The present inventor thinks and causes the reason of above-mentioned phenomenon to be: the tension force effect of liquid-gas interface is one of principal element that inspires polymerization of protein in the solution.When protein soln is agitated, can produce a large amount of bubbles, form liquid-gas interface, the protein receptor that is on the interface is separated folding to surface action, cause the hydrophobic grouping of protein molecule inside to expose, increase the interaction chance between protein and the protein, thereby cause polymerization of protein.In the fermenting process, in order to increase dissolved oxygen and mixing of materials, stir one of the parameter that is absolutely necessary, add the characteristic of fermented liquid itself, producing foam (liquid-gas interface) is inevitably, therefore very easily causes instability problems such as proteinic polymerization.Given this, the inventor proposes following optimization fermentating controling process.

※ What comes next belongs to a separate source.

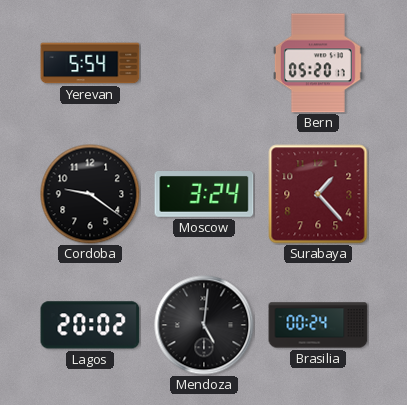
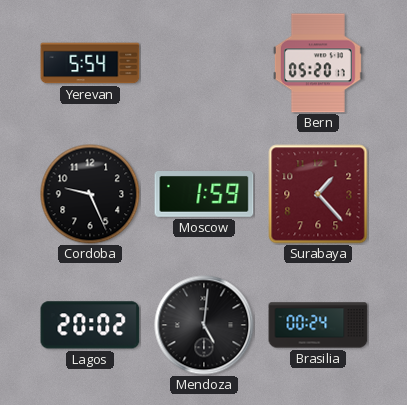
Cordoba: 9:21 -> 9:26
Moscow: 3:24 -> 1:59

The said recombinant human composite alpha interferon of the present invention (cIFN) preparation method, its key step is: with Yeast engineering bacteria (Pichiapastoris GS115/pPIC9K-cIFN) through seed culture, fermentor cultivation, obtain cIFN behind foreign protein abduction delivering and the target protein purifying, it is characterized in that, when starting, the foreign protein abduction delivering adds Tween-20, Tween-80, SDS, TritonX-100, Triton X-114, NP-40, CHAPS, Zwittergent3-14, LiDS, Sodium cholic acid, Sodium desoxycholate, suffering is crawled glucosides (Octylglucoside) or/and Brij35, and add-on is the 0.01-10g/L fermented liquid; The temperature of foreign protein abduction delivering is controlled at 20~30 ℃ (preferred 20~25 ℃); The pH value of fermented liquid is controlled at 3.0~7.0 (preferred 4.0~6.0 during the foreign protein abduction delivering, the best is 4.5~5.5) and fermented liquid in methanol content be controlled at 10.0g/L fermented liquid following (below the preferred 6.0g/L fermented liquid, the best is below the 3.0g/L fermented liquid).

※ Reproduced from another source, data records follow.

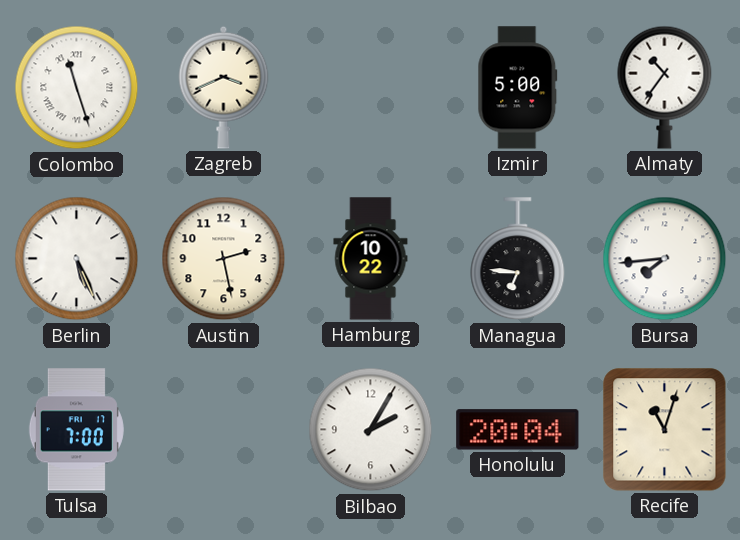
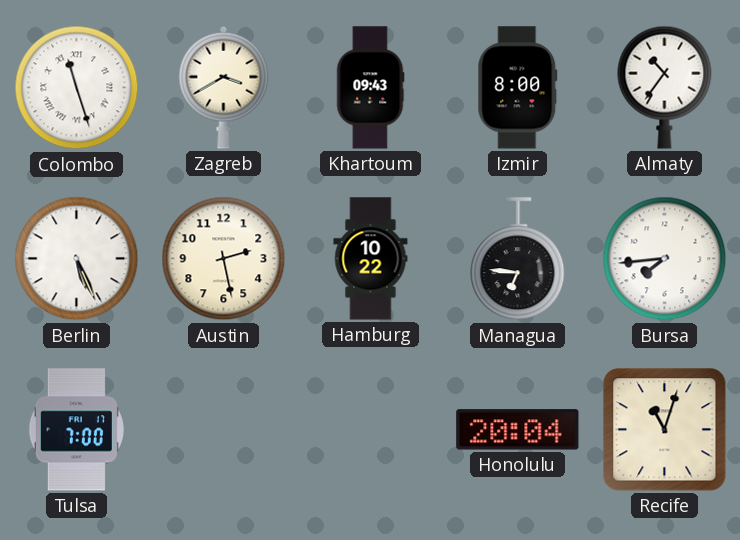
Zagreb: 3:41 -> 3:40
Khartoum: none -> 09:43
Izmir: 5:00 -> 8:00
Bilbao: 2:05 -> none
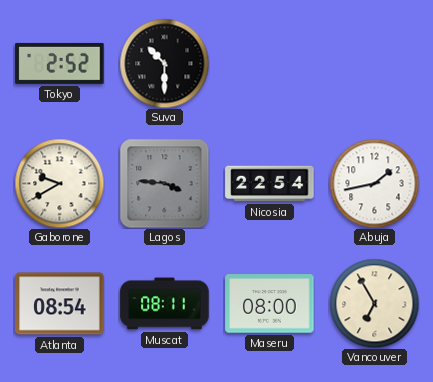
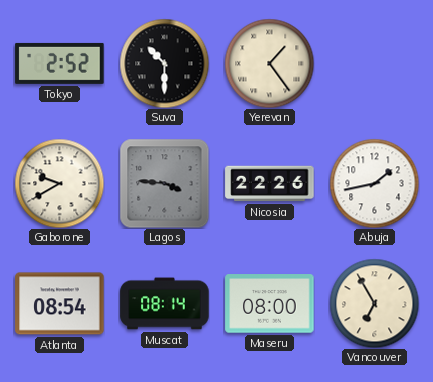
Yerevan: none -> 1:24
Nicosia: 22:54 -> 22:26
Muscat: 08:11 -> 08:14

In the present invention: the seed culture medium of fermentation culture Yeast engineering bacteria (Pichia pastoris GS115/pPIC9K-cIFN) and fermention medium (fermentor tank with) are known substratum, as: YPD flat board, BMGY liquid nutrient medium, basic salt (synthesizing) substratum are (referring to " High Cell-Density Fermentation in Pichia Protocols ", edited by David R.Higgins and James M.Cregg, Vol.103,107-120,1998) and the FM22 substratum; The method of the seed culture of Yeast engineering bacteria (Pichia pastorisGS115/pPIC9K-cIFN), fermentor cultivation, foreign protein abduction delivering, be method of mentioning on the Pichiafermentation process guidelines (Invitrogen Corporation, 2002) or the method for revising on this basis; Target protein (cIFN) purification procedures is referring to (CN 1435486A); Crawl glucosides (Octylglucoside) and Brij35 of said Tween-20, Tween-80, SDS, Triton X-100, Triton X-114, NP-40, CHAPS, Zwittergent3-14, LiDS, Sodium cholic acid, Sodium desoxycholate, suffering is commercially available product.

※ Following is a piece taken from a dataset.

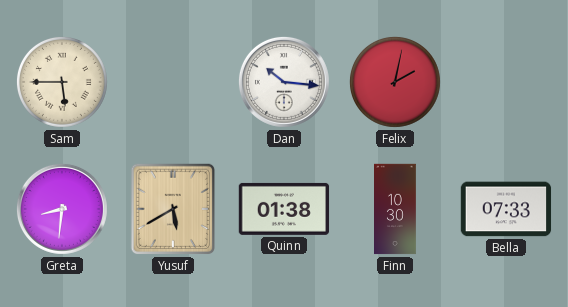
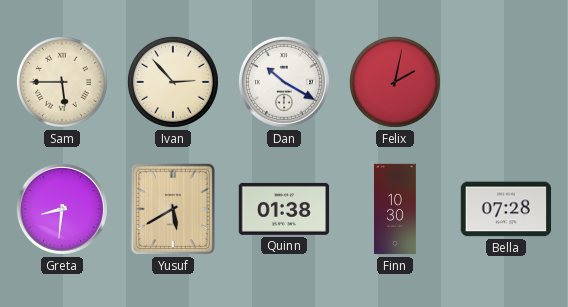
Ivan: none -> 2:53
Dan: 10:16 -> 10:20
Bella: 07:33 -> 07:28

The present invention has following advantage:
1. target protein (cIFN) polymerization and degraded in fermented liquid have been suppressed, stablized configuration and the biological activity of cIFN, overcome and utilized basic salt (synthesizing) substratum to carry out being difficult to obtain in the high-density high expression level process the monomeric difficult problem of target protein (cIFN) of activated and correct configuration;
2. prolong the monomeric working lipe of cIFN of expressing correct configuration and active function being arranged, thereby improved single batch of total expression amount of cIFN.Compared with prior art, the monomeric induction duration of stably express cIFN prolongs more than at least 1 times, that is: induce still to lose in 100 hours and have tangible polymer to form increase the weight of (Fig. 3 B) of (Fig. 3 A) or degraded, even see from Fig. 3 and to induce that the target protein amount still is increase trend after 100 hours, and reference examples (Fig. 4) is just very obvious degraded in 21 hours, and increase the weight of almost thoroughly degraded after 50 hours gradually.
Description of drawings
Fig. 1 is the natural electrophorogram of the fermented supernatant fluid of complex medium and basic salt (synthesizing) substratum,
Wherein: swimming lane 1 is the complex medium culture supernatant (A), and 2 is the pure product of cIFN, and 3,4 is basic salt (synthesizing) culture medium culturing supernatant liquor, target protein (cIFN) band in the arrow indication sample; (B) figure is the Western Blotting corresponding with swimming lane 3,4 among (A) figure.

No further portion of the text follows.